Page images and extracted text
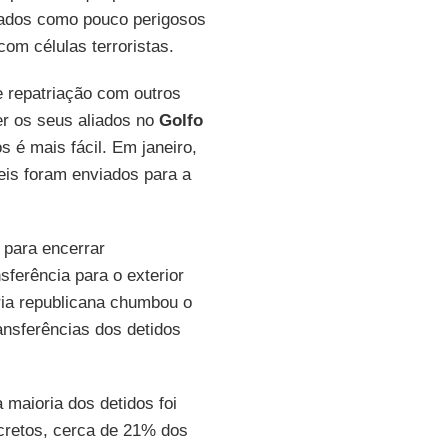
liados como pouco perigosos
om células terroristas.
e repatriação com outros
r os seus aliados no
Golfo
s é mais fácil. Em janeiro,
eis foram enviados para a
para encerrar
sferência para o exterior
ria republicana chumbou o
ansferências dos detidos
 maioria dos detidos foi
cretos, cerca de 21% dos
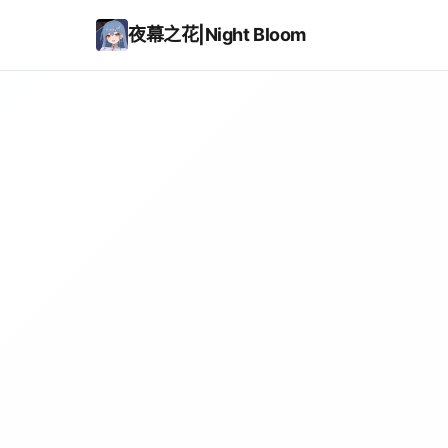
夜幕之花|Night Bloom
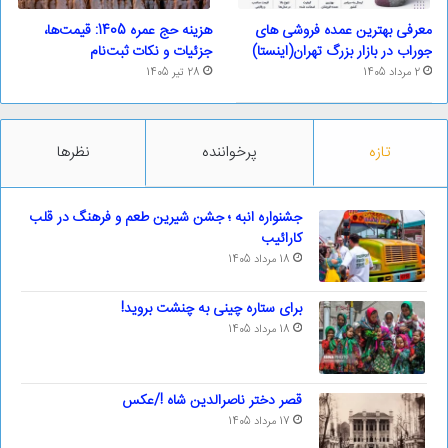
معرفی بهترین عمده فروشی های
هزینه حج عمره 1405: قیمت‌ها،
جوراب در بازار بزرگ تهران(اینستا)
جزئیات و نکات ثبت‌نام
2 مرداد 1405
28 تیر 1405
تازه
پرخواننده
نظرها
جشنواره انبه ؛ جشن شیرین طعم و فرهنگ در قلب
کارائیب
18 مرداد 1405
برای ستاره چینی به چنشت بروید!
18 مرداد 1405
قصر دختر ناصرالدین شاه !/عکس
17 مرداد 1405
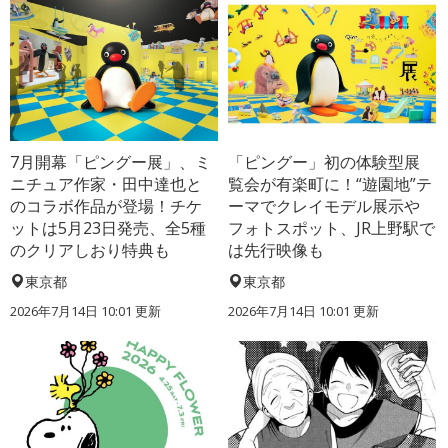
7月開幕「ピングー展」、ミ
「ピングー」初の体験型展
ニチュア作家・田中達也と
覧会が有楽町に！“遊園地”テ
のコラボ作品が登場！チケ
ーマでクレイモデル展示や
ットは5月23日発売、全5種
フォトスポット、JR上野駅で
のクリアしおり特典も
は先行映像も
東京都
東京都
2026年7月14日 10:01 更新
2026年7月14日 10:01 更新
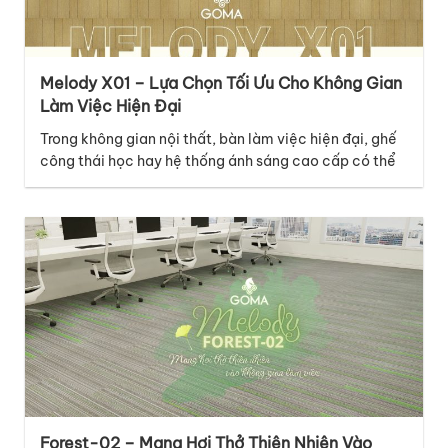
Melody X01 – Lựa Chọn Tối Ưu Cho Không Gian
Làm Việc Hiện Đại
Trong không gian nội thất, bàn làm việc hiện đại, ghế
công thái học hay hệ thống ánh sáng cao cấp có thể
là những điểm nhấn nổi bật, nhưng lớp nền dưới chân
mới là chi tiết âm thầm kết nối mọi yếu tố lại với nhau.
Với thiết kế thuộc bộ sưu tập…
Forest-02 – Mang Hơi Thở Thiên Nhiên Vào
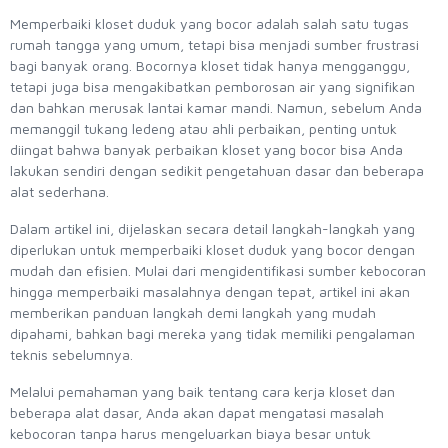
Memperbaiki kloset duduk yang bocor adalah salah satu tugas
rumah tangga yang umum, tetapi bisa menjadi sumber frustrasi
bagi banyak orang. Bocornya kloset tidak hanya mengganggu,
tetapi juga bisa mengakibatkan pemborosan air yang signifikan
dan bahkan merusak lantai kamar mandi. Namun, sebelum Anda
memanggil tukang ledeng atau ahli perbaikan, penting untuk
diingat bahwa banyak perbaikan kloset yang bocor bisa Anda
lakukan sendiri dengan sedikit pengetahuan dasar dan beberapa
alat sederhana.
Dalam artikel ini, dijelaskan secara detail langkah-langkah yang
diperlukan untuk memperbaiki kloset duduk yang bocor dengan
mudah dan efisien. Mulai dari mengidentifikasi sumber kebocoran
hingga memperbaiki masalahnya dengan tepat, artikel ini akan
memberikan panduan langkah demi langkah yang mudah
dipahami, bahkan bagi mereka yang tidak memiliki pengalaman
teknis sebelumnya.
Melalui pemahaman yang baik tentang cara kerja kloset dan
beberapa alat dasar, Anda akan dapat mengatasi masalah
kebocoran tanpa harus mengeluarkan biaya besar untuk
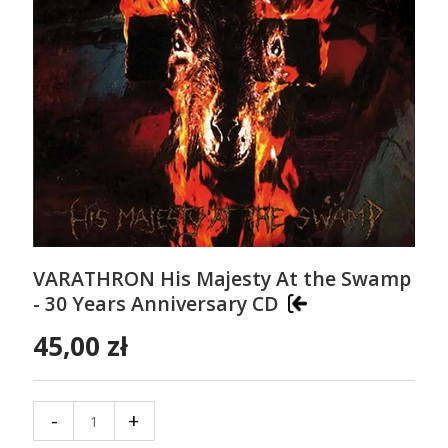
VARATHRON His Majesty At the Swamp
- 30 Years Anniversary CD
45,00 zł
-
+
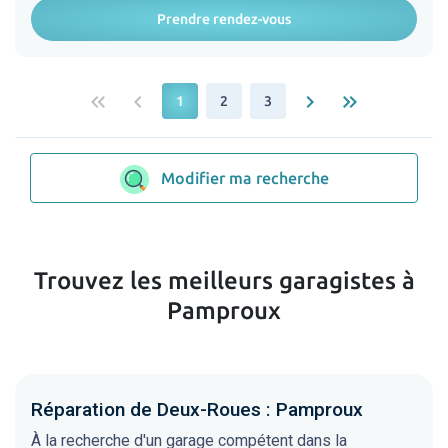
Prendre rendez-vous
keyboard_double_arrow_left
keyboard_arrow_left
keyboard_arrow_right
keyboard_double_arrow_right
1
2
3
Modifier ma recherche
Trouvez les meilleurs garagistes à
Pamproux
Réparation de Deux-Roues : Pamproux
À la recherche d'un garage compétent dans la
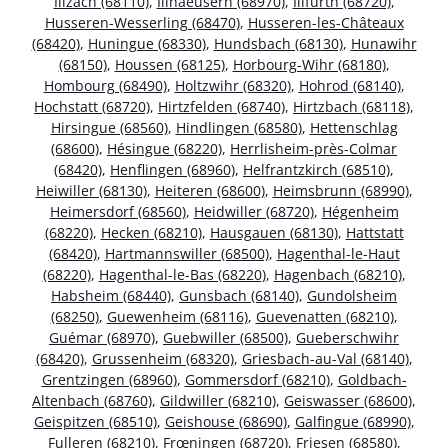
Illzach (68110)
,
Illhaeusern (68970)
,
Illfurth (68720)
,
Husseren-Wesserling (68470)
,
Husseren-les-Châteaux
(68420)
,
Huningue (68330)
,
Hundsbach (68130)
,
Hunawihr
(68150)
,
Houssen (68125)
,
Horbourg-Wihr (68180)
,
Hombourg (68490)
,
Holtzwihr (68320)
,
Hohrod (68140)
,
Hochstatt (68720)
,
Hirtzfelden (68740)
,
Hirtzbach (68118)
,
Hirsingue (68560)
,
Hindlingen (68580)
,
Hettenschlag
(68600)
,
Hésingue (68220)
,
Herrlisheim-près-Colmar
(68420)
,
Henflingen (68960)
,
Helfrantzkirch (68510)
,
Heiwiller (68130)
,
Heiteren (68600)
,
Heimsbrunn (68990)
,
Heimersdorf (68560)
,
Heidwiller (68720)
,
Hégenheim
(68220)
,
Hecken (68210)
,
Hausgauen (68130)
,
Hattstatt
(68420)
,
Hartmannswiller (68500)
,
Hagenthal-le-Haut
(68220)
,
Hagenthal-le-Bas (68220)
,
Hagenbach (68210)
,
Habsheim (68440)
,
Gunsbach (68140)
,
Gundolsheim
(68250)
,
Guewenheim (68116)
,
Guevenatten (68210)
,
Guémar (68970)
,
Guebwiller (68500)
,
Gueberschwihr
(68420)
,
Grussenheim (68320)
,
Griesbach-au-Val (68140)
,
Grentzingen (68960)
,
Gommersdorf (68210)
,
Goldbach-
Altenbach (68760)
,
Gildwiller (68210)
,
Geiswasser (68600)
,
Geispitzen (68510)
,
Geishouse (68690)
,
Galfingue (68990)
,
Fulleren (68210)
,
Frœningen (68720)
,
Friesen (68580)
,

## Task description
None of the pictures belong in the copy; transcribe the rest of the data exactly.

## Exercise result
liados como pouco perigosos
om células terroristas.
e repatriação com outros
r os seus aliados no
Golfo
s é mais fácil. Em janeiro,
eis foram enviados para a
para encerrar
sferência para o exterior
ria republicana chumbou o
ansferências dos detidos
 maioria dos detidos foi
cretos, cerca de 21% dos
夜幕之花|Night Bloom
معرفی بهترین عمده فروشی های
هزینه حج عمره 1405: قیمت‌ها،
جوراب در بازار بزرگ تهران(اینستا)
جزئیات و نکات ثبت‌نام
2 مرداد 1405
28 تیر 1405
تازه
پرخواننده
نظرها
جشنواره انبه ؛ جشن شیرین طعم و فرهنگ در قلب
کارائیب
18 مرداد 1405
برای ستاره چینی به چنشت بروید!
18 مرداد 1405
قصر دختر ناصرالدین شاه !/عکس
17 مرداد 1405
7月開幕「ピングー展」、ミ
「ピングー」初の体験型展
ニチュア作家・田中達也と
覧会が有楽町に！“遊園地”テ
のコラボ作品が登場！チケ
ーマでクレイモデル展示や
ットは5月23日発売、全5種
フォトスポット、JR上野駅で
のクリアしおり特典も
は先行映像も
東京都
東京都
2026年7月14日 10:01 更新
2026年7月14日 10:01 更新
Melody X01 – Lựa Chọn Tối Ưu Cho Không Gian
Làm Việc Hiện Đại
Trong không gian nội thất, bàn làm việc hiện đại, ghế
công thái học hay hệ thống ánh sáng cao cấp có thể
là những điểm nhấn nổi bật, nhưng lớp nền dưới chân
mới là chi tiết âm thầm kết nối mọi yếu tố lại với nhau.
Với thiết kế thuộc bộ sưu tập…
Forest-02 – Mang Hơi Thở Thiên Nhiên Vào
Memperbaiki kloset duduk yang bocor adalah salah satu tugas
rumah tangga yang umum, tetapi bisa menjadi sumber frustrasi
bagi banyak orang. Bocornya kloset tidak hanya mengganggu,
tetapi juga bisa mengakibatkan pemborosan air yang signifikan
dan bahkan merusak lantai kamar mandi. Namun, sebelum Anda
memanggil tukang ledeng atau ahli perbaikan, penting untuk
diingat bahwa banyak perbaikan kloset yang bocor bisa Anda
lakukan sendiri dengan sedikit pengetahuan dasar dan beberapa
alat sederhana.
Dalam artikel ini, dijelaskan secara detail langkah-langkah yang
diperlukan untuk memperbaiki kloset duduk yang bocor dengan
mudah dan efisien. Mulai dari mengidentifikasi sumber kebocoran
hingga memperbaiki masalahnya dengan tepat, artikel ini akan
memberikan panduan langkah demi langkah yang mudah
dipahami, bahkan bagi mereka yang tidak memiliki pengalaman
teknis sebelumnya.
Melalui pemahaman yang baik tentang cara kerja kloset dan
beberapa alat dasar, Anda akan dapat mengatasi masalah
kebocoran tanpa harus mengeluarkan biaya besar untuk
VARATHRON His Majesty At the Swamp
- 30 Years Anniversary CD
45,00 zł
-
+
Prendre rendez-vous
keyboard_double_arrow_left
keyboard_arrow_left
keyboard_arrow_right
keyboard_double_arrow_right
1
2
3
Modifier ma recherche
Trouvez les meilleurs garagistes à
Pamproux
Réparation de Deux-Roues : Pamproux
À la recherche d'un garage compétent dans la
Illzach (68110)
,
Illhaeusern (68970)
,
Illfurth (68720)
,
Husseren-Wesserling (68470)
,
Husseren-les-Châteaux
(68420)
,
Huningue (68330)
,
Hundsbach (68130)
,
Hunawihr
(68150)
,
Houssen (68125)
,
Horbourg-Wihr (68180)
,
Hombourg (68490)
,
Holtzwihr (68320)
,
Hohrod (68140)
,
Hochstatt (68720)
,
Hirtzfelden (68740)
,
Hirtzbach (68118)
,
Hirsingue (68560)
,
Hindlingen (68580)
,
Hettenschlag
(68600)
,
Hésingue (68220)
,
Herrlisheim-près-Colmar
(68420)
,
Henflingen (68960)
,
Helfrantzkirch (68510)
,
Heiwiller (68130)
,
Heiteren (68600)
,
Heimsbrunn (68990)
,
Heimersdorf (68560)
,
Heidwiller (68720)
,
Hégenheim
(68220)
,
Hecken (68210)
,
Hausgauen (68130)
,
Hattstatt
(68420)
,
Hartmannswiller (68500)
,
Hagenthal-le-Haut
(68220)
,
Hagenthal-le-Bas (68220)
,
Hagenbach (68210)
,
Habsheim (68440)
,
Gunsbach (68140)
,
Gundolsheim
(68250)
,
Guewenheim (68116)
,
Guevenatten (68210)
,
Guémar (68970)
,
Guebwiller (68500)
,
Gueberschwihr
(68420)
,
Grussenheim (68320)
,
Griesbach-au-Val (68140)
,
Grentzingen (68960)
,
Gommersdorf (68210)
,
Goldbach-
Altenbach (68760)
,
Gildwiller (68210)
,
Geiswasser (68600)
,
Geispitzen (68510)
,
Geishouse (68690)
,
Galfingue (68990)
,
Fulleren (68210)
,
Frœningen (68720)
,
Friesen (68580)
,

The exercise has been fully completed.